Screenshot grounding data

BEGIN

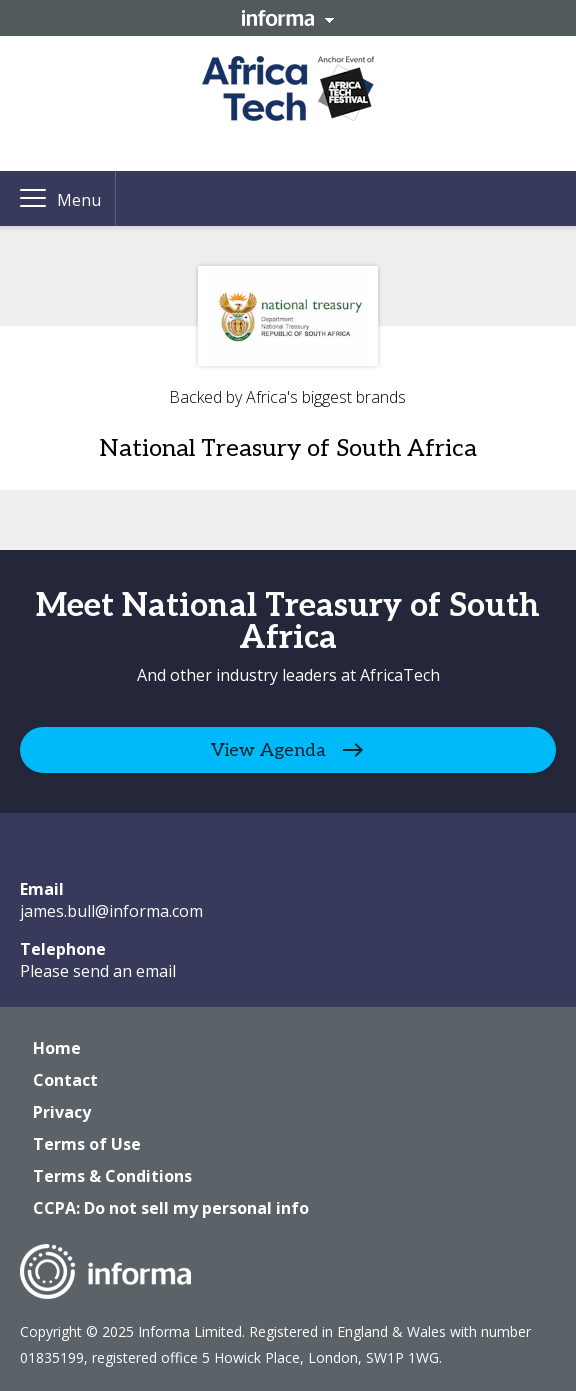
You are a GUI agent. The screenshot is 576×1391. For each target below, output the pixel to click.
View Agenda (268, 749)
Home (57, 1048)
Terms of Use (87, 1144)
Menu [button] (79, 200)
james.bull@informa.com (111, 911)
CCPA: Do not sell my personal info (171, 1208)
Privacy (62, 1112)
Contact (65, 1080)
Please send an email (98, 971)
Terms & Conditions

END

Please retype the records above starting with the line that contains "james.bull@informa.com (111, 911)" and stopping after the last line, changing nothing.

*EXERCISE ANSWER*
james.bull@informa.com (111, 911)
CCPA: Do not sell my personal info (171, 1208)
Privacy (62, 1112)
Contact (65, 1080)
Please send an email (98, 971)
Terms & Conditions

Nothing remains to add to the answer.